Takamichi Ito1,2, Yuichi Yoshida1, Masutaka Furue2 and Osamu Yamamoto1
1Division of Dermatology, Department of Medicine of Sensory and Motor Organs, Faculty of Medicine, Tottori University, 36-1 Nishi-cho, Yonago-shi, Tottori 683-8503 and 2Department of Dermatology, Graduate School of Medical Sciences, Kyushu University, Fukuoka, Japan. E-mail: email@example.com
Accepted August 28, 2012.
Fibrous histiocytoma is a benign tumour composed of a mixture of fibroblastic and histiocytic cells and is one of the most common mesenchymal neoplasms of the skin (1, 2). Benign fibrous histiocytoma (BFH) most frequently occurs in the dermis and is rarely found in subcutaneous soft tissue, especially on the face. We present here for the first time a case of subcutaneous BFH showing nerve involvement in the eyebrow region.
A 42-year-old Japanese man was referred to our clinic with a 3-week history of a slow-growing subcutaneous mass on the left medial eyebrow region. Physical examination revealed a solitary, firm and well-demarcated subcutaneous tumour of 10 × 5 mm in size (Fig. 1). The mass was not adherent to the overlying skin. He complained of spontaneous pain and numbness on the left forehead. Past medical history and routine laboratory studies were unremarkable. A magnetic resonance imaging (MRI) scan demonstrated a well-circumscribed subcutaneous mass closely attached to the frontalis muscle. The mass showed isointensity on T1-weighted and hyperintensity on T2-weighted MR images. He underwent surgical excision of the mass under local anesthesia. Intraoperatively, the tumour was adherent to the frontalis muscle and involved the left supratrochlear nerve. Lateral margins of the tumour were not well-defined. Histopathologically, the tumour was lobulated but not encapsulated, showing ill-defined margins. The tumour had infiltrated into surrounding muscle at the periphery. A large nerve was involved in the lesion. The tumour was composed of bland ovoid-to-spindle cells arranged in a storiform pattern admixed with lymphocytes. Several multinucleate giant cells were observed. There were a few mitoses (2~3/HPF), but no abnormal mitoses were found (Fig. 2). Immunohistochemically, more than half of tumour cells were positive for Factor XIIIa, but the tumour cells were negative for CD34, making dermatofibrosarcoma protuberans unlikely, and S-100 protein. Based on these findings, a diagnosis of subcutaneous BFH was made. His postoperative course was uneventful apart from residual numbness on the left forehead.
Fig. 1. A solitary, firm and well-demarcated subcutaneous tumour is observed on the left medial eyebrow region.
Fig. 2. The tumour is composed of bland ovoid-to-spindle cells arranged in a storiform pattern (HE staining, × 100) (A). A large nerve is involved in the lesion (immunohistochemical staining for S-100 protein, × 40) (B).
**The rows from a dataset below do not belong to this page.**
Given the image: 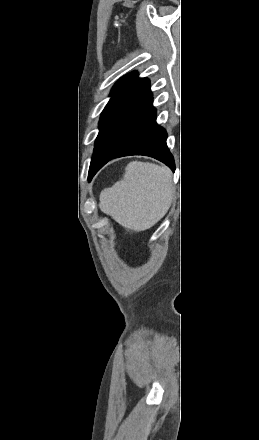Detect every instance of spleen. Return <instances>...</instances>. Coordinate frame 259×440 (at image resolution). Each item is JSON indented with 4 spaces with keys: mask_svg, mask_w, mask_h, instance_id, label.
Segmentation results:
<instances>
[{
    "mask_svg": "<svg viewBox=\"0 0 259 440\" xmlns=\"http://www.w3.org/2000/svg\"><path fill=\"white\" fill-rule=\"evenodd\" d=\"M175 195L169 168L149 162H130L112 187L100 194L99 207L120 225L144 231L169 210Z\"/></svg>",
    "mask_w": 259,
    "mask_h": 440,
    "instance_id": "3e777b00",
    "label": "spleen"
}]
</instances>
BFH usually arises in the skin, which is referred to as dermatofibroma but occurs in subcutaneous or deep soft tissue in only about 1% of all BFH (3, 4). Similar to cutaneous BHF, subcutaneous or deep BFH presents over a broad age range and is most common on the extremities (2). Subcutaneous BHF occurring on the face is extremely rare. To our knowledge, only 12 cases have been reported to date and the present case is the first case occurring on the eyebrow region (2, 3, 5, 6).
Subcutaneous or deep BFH has a higher risk of local recurrence than that of cutaneous BFH. Gleason & Fletcher. (2) reported that the local recurrence rate of deep BFH was 22%. The rate is significantly higher than that of conventional cutaneous BFH but is similar to that of other clinically aggressive subtypes such as cellular, aneurysmal and atypical variants of cutaneous fibrous histiocytoma. In addition, BFH in the face, even cutaneous type, recurs more frequently than does BFH in other regions such as the extremities, corresponding to the other above-mentioned subtypes (cellular, aneurysmal and atypical variants) (7). The high recurrence rate can be explained by diffuse infiltration into deeper structures and incomplete excision due to the anatomical characteristics.
It is noteworthy that our patient complained of spontaneous pain and numbness of the left forehead preoperatively. We suspected that the tumour was a nerve-derived tumour such as schwannoma because of the finding of supratrochlear nerve involvement in the mass during surgery. Although BFH usually does not evoke subjective symptoms, it occasionally shows infiltration of subcutaneous and deep soft tissue (1, 7). In our case, it is likely that the spontaneous pain and numbness on the forehead were caused by tumour involvement of the supratrochlear nerve. When excising a subcutaneous tumour on the face, surgeons should be aware of the possibility that the tumour may be a BFH involving important surrounding nerves and vessels.
The authors declare no conflicts of interest.